Step 7: Look up user information with CrowdStrikeβ
We need a way to see if any of the IP addresses we have logged are known threats or have been tied to malicious activity. Sumo Logic has a partnership with CrowdStrike, which allows us to look up IP addresses, email addresses, URLs, and other entities to see if they are known by CrowdStrike.
- Click Add Panel and Time Series.
- Type or paste the following code into the query window. (Replace
Labs/AWS/CloudTrail
with a valid source category for AWS CloudTrail logs in your environment.)_sourceCategory=Labs/AWS/CloudTrail
| parse regex "(?<ip_address>\b\d{1,3}\.\d{1,3}\.\d{1,3}\.\d{1,3})" multi
| where ip_address != "0.0.0.0" and ip_address != "127.0.0.1"
| lookup type, actor, raw, threatlevel as malicious_confidence from sumo://threat/cs on threat=ip_address
| where type="ip_address" and !isNull(malicious_confidence)

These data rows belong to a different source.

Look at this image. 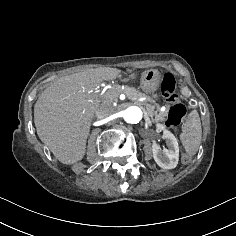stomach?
<instances>
[{
  "label": "stomach",
  "instance_id": "stomach-1",
  "mask_svg": "<svg viewBox=\"0 0 236 236\" xmlns=\"http://www.w3.org/2000/svg\"><path fill=\"white\" fill-rule=\"evenodd\" d=\"M161 75L158 70L150 69L142 73L141 88L150 94L152 102H159L161 99L158 89L160 86Z\"/></svg>",
  "mask_w": 236,
  "mask_h": 236
}]
</instances>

| if (isEmpty(actor), "Unassigned", actor) as Actor
| parse field=raw "\"ip_address_types\":[\"*\"]" as ip_address_types nodrop
| parse field=raw "\"kill_chains\":[\"*\"]" as kill_chains nodrop
| timeslice 1m
| count _timeslice, ip_address, malicious_confidence, actor, kill_chains, ip_address_types, _sourceCategory, _source
| fields - ip_address,malicious_confidence,actor,kill_chains,ip_address_types,_sourceCategory,_source | count by _timeslice
| outlier _count window=5,threshold=3,consecutive=1,direction=+- - Click the magnifying glass icon to perform a search. If results do not display, select a longer time frame.
- Under Chart Type, select Line Chart.
- Rename this panel CrowdStrike Data.
- Click the Add to Dashboard button.
Now that you've created a dashboard, you can share it or export it. Exporting and importing dashboards lets you use dashboards created in one org or account on another org or account.